Fu un'alba più rosa del solito quella che accompagnò Rita sul punto più alto del castello. Il vento, parve spingerla, come a renderle più semplice la salita. Indossava un abito bianco, leggero, quasi trasparente e teneva in mano sette tulipani dai colori accesi, uno diverso dall'altro. Cantava e la voce le usciva senza fatica, s'era molto allenata. Non appena raggiunse la cima, cominciò a togliersi uno ad uno, i veli che la rivestivano,: -"niente malinconia, niente afflizioni, si comincia con quello che si ha... chi ama Margherita?
Chi m'ama... non m'ama... chi m'ama... non m'ama ... chi m'ama... non m'ama" -. Poi, sorrise e, con le braccia tese, i fiori stretti in mano, andò incontro al sole e al vento, con la sua pelle soltanto... ritornò a casa.
Si dice che, se si raggiunge la vetta del castello dei Malaspina, a Bosa, quando l'alba è di un rosa più del solito e il maestrale soffia forte dal mare, si può udire Margherita sussurrare in canto: " chi m'ama... non m'ama... chi m'ama.. non m'ama".
Nonna Irene, dopo che fu informata di tutta la vicenda, ne richiese il corpo, ma mi raccontò che fu difficile ottenere il permesso per averlo. Alla fine tutti si erano sentiti così colpevoli da volerla quasi immortalare, ma le poche persone che più l'avevano amata sostennero che lei aveva scelto di tornare a casa ed era giusto che fosse Milano.
La bocca di Rita, non avrebbe smesso di sussurrare il suo amore a Bosa."
Nonna Irene lo disse a nonna Elena, nonna Elena lo raccontò a nonna Anna e nonna Anna lo ha raccontato a te Valentina che sarai la nonna del futuro.

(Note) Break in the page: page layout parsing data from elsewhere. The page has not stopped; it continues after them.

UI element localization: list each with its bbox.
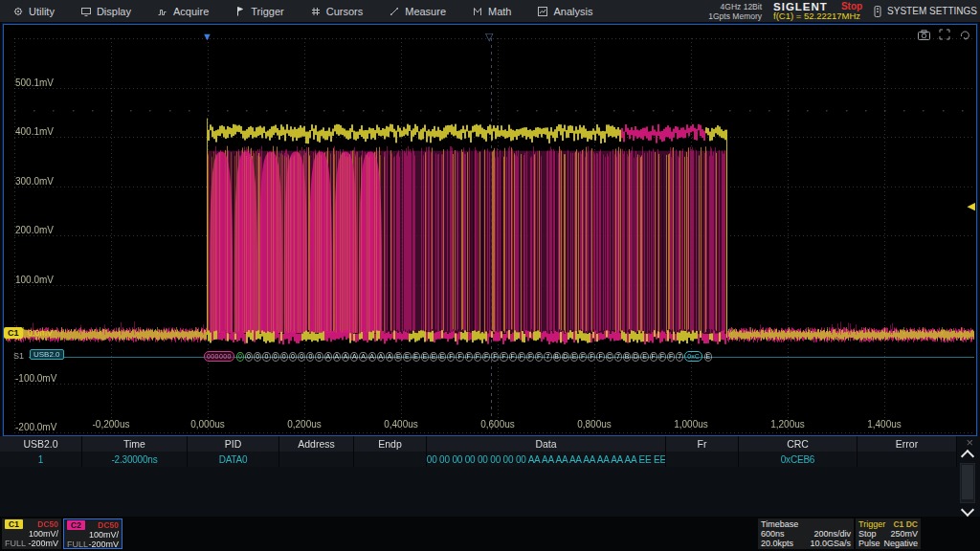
channel1-descriptor[interactable]: C1DC50 100mV/ FULL-200mV — [2, 518, 61, 549]
channel2-offset: -200mV — [88, 540, 119, 550]
channel1-position-badge[interactable]: C1 — [4, 327, 23, 339]
trigger-source: C1 DC — [893, 519, 918, 530]
timebase-scale: 200ns/div — [813, 529, 851, 540]
menu-bar: UtilityDisplayAcquireTriggerCursorsMeasu… — [0, 0, 980, 23]
trigger-descriptor[interactable]: TriggerC1 DC Stop250mV PulseNegative — [856, 518, 921, 549]
scroll-up-icon[interactable] — [961, 450, 974, 463]
decode-byte: 0 — [236, 352, 244, 362]
status-bar: C1DC50 100mV/ FULL-200mV C2DC50 100mV/ F… — [0, 517, 980, 551]
timebase-delay: 600ns — [761, 529, 785, 540]
horizontal-reference-marker[interactable]: ▽ — [485, 32, 493, 42]
menu-item-label: Math — [488, 6, 511, 17]
column-header-data: Data — [427, 436, 666, 452]
decode-byte: F — [482, 352, 490, 362]
trigger-position-marker[interactable]: ▼ — [202, 32, 212, 42]
decode-table-header: USB2.0TimePIDAddressEndpDataFrCRCError — [0, 436, 957, 452]
x-axis-label: 1,400us — [856, 419, 913, 430]
y-axis-label: -100.0mV — [15, 373, 56, 384]
column-header-crc: CRC — [739, 436, 858, 452]
trigger-slope: Negative — [883, 539, 918, 549]
menu-item-utility[interactable]: Utility — [0, 0, 68, 22]
table-cell — [858, 452, 957, 467]
display-icon — [81, 7, 91, 16]
decode-byte: E — [430, 352, 437, 362]
menu-item-math[interactable]: Math — [459, 0, 524, 22]
x-axis-label: -0,200us — [82, 419, 140, 430]
menu-item-label: Display — [97, 6, 131, 17]
decode-table-row[interactable]: 1-2.30000nsDATA00x00 00 00 00 00 00 00 0… — [0, 452, 957, 467]
decode-byte: F — [509, 352, 517, 362]
flag-icon — [235, 7, 245, 16]
decode-byte: D — [632, 352, 639, 362]
trigger-level-marker[interactable]: ◀ — [968, 200, 975, 212]
channel2-badge: C2 — [67, 520, 85, 531]
decode-byte: 0 — [315, 352, 323, 362]
brand-logo: SIGLENT — [773, 2, 828, 11]
channel1-badge: C1 — [5, 519, 23, 530]
decode-sync-field: 000000 — [204, 351, 234, 362]
y-axis-label: 200.0mV — [15, 225, 54, 235]
rotate-icon[interactable] — [959, 29, 970, 40]
waveform-canvas[interactable] — [4, 25, 976, 435]
decode-byte: C — [606, 352, 613, 362]
x-axis-label: 0,200us — [276, 419, 333, 430]
channel1-zero-label: 0.0mV — [28, 328, 53, 338]
table-cell: DATA0 — [188, 452, 279, 467]
camera-icon[interactable] — [918, 30, 930, 40]
timebase-descriptor[interactable]: Timebase 600ns200ns/div 20.0kpts10.0GSa/… — [758, 518, 854, 549]
y-axis-label: 400.1mV — [15, 126, 54, 137]
scrollbar-thumb[interactable] — [962, 465, 973, 499]
x-axis-label: 1,000us — [662, 419, 720, 430]
scroll-down-icon[interactable] — [961, 503, 974, 517]
y-axis-label: -200.0mV — [15, 422, 56, 432]
decode-byte: F — [447, 352, 455, 362]
menu-item-label: Measure — [405, 6, 446, 17]
channel1-bandwidth: FULL — [5, 539, 26, 549]
decode-byte: E — [438, 352, 446, 362]
decode-byte: E — [412, 352, 420, 362]
brand-block: SIGLENT Stop f(C1) = 52.22217MHz — [773, 2, 862, 21]
decode-byte: F — [658, 352, 666, 362]
decode-byte: A — [350, 352, 358, 362]
menu-item-label: Cursors — [326, 6, 364, 17]
y-axis-label: 100.0mV — [15, 275, 54, 285]
menu-item-acquire[interactable]: Acquire — [145, 0, 222, 22]
serial-bus-badge[interactable]: USB2.0 — [30, 349, 64, 360]
decode-byte: F — [579, 352, 587, 362]
decode-byte: A — [333, 352, 341, 362]
decode-byte: F — [535, 352, 543, 362]
decode-byte: A — [324, 352, 332, 362]
table-cell — [666, 452, 739, 467]
close-icon[interactable]: × — [966, 435, 973, 450]
decode-byte: F — [667, 352, 675, 362]
zoom-fit-icon[interactable] — [939, 29, 950, 40]
decode-byte: 0 — [262, 352, 270, 362]
decode-byte: B — [623, 352, 631, 362]
table-cell: -2.30000ns — [82, 452, 188, 467]
channel2-descriptor[interactable]: C2DC50 100mV/ FULL-200mV — [63, 518, 122, 549]
column-header-fr: Fr — [666, 436, 739, 452]
decode-table-scrollbar: × — [957, 436, 980, 517]
scrollbar-track[interactable] — [960, 463, 975, 503]
decode-crc-field: 0xC — [684, 351, 702, 362]
decode-byte: 0 — [306, 352, 314, 362]
timebase-points: 20.0kpts — [761, 539, 793, 549]
trigger-level: 250mV — [890, 529, 918, 540]
menu-item-analysis[interactable]: Analysis — [524, 0, 606, 22]
decode-byte: 0 — [272, 352, 279, 362]
decode-byte: 7 — [676, 352, 683, 362]
menu-item-cursors[interactable]: Cursors — [298, 0, 377, 22]
decode-byte: F — [500, 352, 507, 362]
channel2-bandwidth: FULL — [67, 540, 88, 550]
specs-memory: 1Gpts Memory — [708, 11, 762, 21]
topbar-right: 4GHz 12Bit 1Gpts Memory SIGLENT Stop f(C… — [708, 0, 977, 22]
decode-byte: F — [650, 352, 657, 362]
channel2-coupling: DC50 — [98, 520, 119, 531]
column-header-endp: Endp — [354, 436, 427, 452]
menu-item-trigger[interactable]: Trigger — [222, 0, 297, 22]
system-settings-button[interactable]: SYSTEM SETTINGS — [874, 6, 977, 17]
channel2-scale: 100mV/ — [89, 530, 119, 540]
menu-item-display[interactable]: Display — [68, 0, 145, 22]
menu-item-measure[interactable]: Measure — [376, 0, 459, 22]
decode-byte: F — [474, 352, 481, 362]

Il ritratto di Margherita, sorride sempre ad un nuovo membro della famiglia quando è pronto ad ascoltare la sua storia. Ogni volta è come se fosse qui, in mezzo a noi. Anche se non l'abbiamo conosciuta fisicamente, fa parte di noi e per quanto la sua fine possa sembrare tragica, basta prenderla per la coda, come un problema di matematica, ma Rita direbbe come si fa con un aquilone: ci si aggrappa e si comincia a volare e da lassù il mondo... ha tutta un'altra prospettiva!